In this paper we present new arithmetical and algebraic results following the work of Babindamana and al. on hyperbolas and describe in the new results an approach to attacking a RSA-type modulus based on continued fractions, independent and not bounded by the size of the private key $d$ nor the public exponent $e$ compared to Wiener's attack. When successful, this attack is bounded by $\displaystyle\mathcal{O}\left( b\log{\alpha_{j4}}\log{(\alpha_{i3}+\alpha_{j3})}\right)$ with $b=10^{y}$, $\alpha_{i3}+\alpha_{j3}$ a non trivial factor of $n$ and $\alpha_{j4}$ such that $(n+1)/(n-1)=\alpha_{i4}/\alpha_{j4}$. The primary goal of this attack is to find a point $\displaystyle X_{\alpha}=\left(-\alpha_{3}, \ \alpha_{3}+1 \right) \in \mathbb{Z}^{2}_{\star}$ that satisfies $\displaystyle\left\langle X_{\alpha_{3}}, \ P_{3} \right\rangle =0$ from a convergent of $\displaystyle\frac{\alpha_{i4}}{\alpha_{j4}}+\delta$, with $P_{3}\in \mathcal{B}_{n}(x, y)_{\mid_{x\geq 4n}}$. We finally present some experimental examples. We believe these results constitute a new direction in RSA Cryptanalysis using continued fractions independently of parameters $e$ and $d$.

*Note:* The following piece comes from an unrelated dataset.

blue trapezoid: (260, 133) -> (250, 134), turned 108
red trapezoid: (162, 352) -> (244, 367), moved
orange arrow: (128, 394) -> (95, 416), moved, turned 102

翻译：本文在Babindamana等人关于双曲线研究的基础上，提出了新的算术与代数结果，并描述了一种基于连分数攻击RSA型模数的方法。与Wiener攻击相比，该方法独立于且不受私钥$d$或公钥指数$e$大小的限制。当攻击成功时，其复杂度为$\displaystyle\mathcal{O}\left( b\log{\alpha_{j4}}\log{(\alpha_{i3}+\alpha_{j3})}\right)$，其中$b=10^{y}$，$\alpha_{i3}+\alpha_{j3}$为$n$的非平凡因子，而$\alpha_{j4}$满足$(n+1)/(n-1)=\alpha_{i4}/\alpha_{j4}$。该攻击的主要目标是从$\displaystyle\frac{\alpha_{i4}}{\alpha_{j4}}+\delta$的渐近分数中寻找满足$\displaystyle\left\langle X_{\alpha_{3}}, \ P_{3} \right\rangle =0$的点$\displaystyle X_{\alpha}=\left(-\alpha_{3}, \ \alpha_{3}+1 \right) \in \mathbb{Z}^{2}_{\star}$，其中$P_{3}\in \mathcal{B}_{n}(x, y)_{\mid_{x\geq 4n}}$。我们最后给出了一些实验示例。我们相信这些结果为独立于参数$e$和$d$的基于连分数的RSA密码分析提供了新的研究方向。